NASA has detailed an ambitious plan to bring samples from Mars back to Earth for the first time.
Lead scientist for the Mars programme at NASA Michael Meyer outlined the mission in a virtual meeting reported by Nature.
The process will involve the use of multiple spacecraft and planetary rovers and span over more than a decade.
It will see NASA launch the first-ever rocket from the surface of Mars, in addition to several other untested interplanetary undertakings.
The first step of the plan is set to take place in July 2020, when NASA launches its Perseverance rover from Cape Canaveral Air Force Base in Florida.
If the launch happens as scheduled, the rover is expected to land in Mars’s Jezero crater on 18 February 2021.
Perseverance will drive around an area which used to be covered by a river delta to look for signs of ancient Martian life.
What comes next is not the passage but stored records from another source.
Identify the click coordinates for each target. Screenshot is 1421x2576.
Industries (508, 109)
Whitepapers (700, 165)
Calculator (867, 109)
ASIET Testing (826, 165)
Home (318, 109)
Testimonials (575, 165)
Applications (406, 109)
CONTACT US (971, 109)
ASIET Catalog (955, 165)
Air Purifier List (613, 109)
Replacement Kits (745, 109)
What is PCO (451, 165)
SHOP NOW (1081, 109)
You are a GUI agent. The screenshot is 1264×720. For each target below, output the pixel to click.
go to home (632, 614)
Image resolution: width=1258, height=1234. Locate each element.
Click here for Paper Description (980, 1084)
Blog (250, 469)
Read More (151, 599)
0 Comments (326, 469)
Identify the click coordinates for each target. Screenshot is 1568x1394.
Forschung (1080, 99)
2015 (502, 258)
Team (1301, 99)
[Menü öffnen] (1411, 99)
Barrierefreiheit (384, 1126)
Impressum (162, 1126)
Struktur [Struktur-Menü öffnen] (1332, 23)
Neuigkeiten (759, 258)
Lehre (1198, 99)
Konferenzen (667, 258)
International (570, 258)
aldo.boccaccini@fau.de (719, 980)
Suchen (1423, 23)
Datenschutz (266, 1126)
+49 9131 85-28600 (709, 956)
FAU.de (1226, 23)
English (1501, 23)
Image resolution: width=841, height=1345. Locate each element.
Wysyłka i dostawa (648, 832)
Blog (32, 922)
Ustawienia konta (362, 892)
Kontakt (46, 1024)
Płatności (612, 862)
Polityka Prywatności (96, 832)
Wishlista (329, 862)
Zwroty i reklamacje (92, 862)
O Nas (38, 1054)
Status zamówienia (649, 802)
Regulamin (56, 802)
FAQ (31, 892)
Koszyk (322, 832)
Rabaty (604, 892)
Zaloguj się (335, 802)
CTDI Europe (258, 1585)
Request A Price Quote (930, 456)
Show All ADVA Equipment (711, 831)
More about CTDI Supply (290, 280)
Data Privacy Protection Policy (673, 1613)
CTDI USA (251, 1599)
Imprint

It will drill for and scoop up material such as soil and rocks and place this in around 30 small geological sampling tubes.
Retrieving the samples
To retrieve these samples, NASA and the European Space Agency (ESA) plan to send two spacecraft to Mars in 2026.
The first will land in the Jezero crater in 2028 and launch a small rover, which will collect the sample tubes from Perseverance.
This rover will then proceed to offload the tubes to what NASA called a “Mars ascent vehicle” – a small rocket which houses a container for the tubes.
Once this is completed, the rocket will lift off to put its container into Mars’s orbit.
The second spacecraft will position itself next to the container, collect it and travel back to Earth.
It will plunge back to the surface of Earth at high speed, likely landing in a military training ground in Utah in September 2031.
Analysed from a distance
NASA’s Mars Exploration Program Head Jim Watzin said the endeavour is “by no means an easy task”, but added that NASA has “kept it as simple as possible”.
Perseverance will be the fifth rover NASA has sent to Mars, following Sojourner, Spirit, Opportunity, and Curiosity.
The rovers form part of NASA’s long-term Mars Exploration Program, which was formed in 1993.
The space agency has been able to analyse collected material from these vehicles through their onboard hardware but has never returned any of these samples to Earth.
One of the biggest discoveries it made through Curiosity was evidence of liquid water under Mars’s surface, which was announced in April 2015.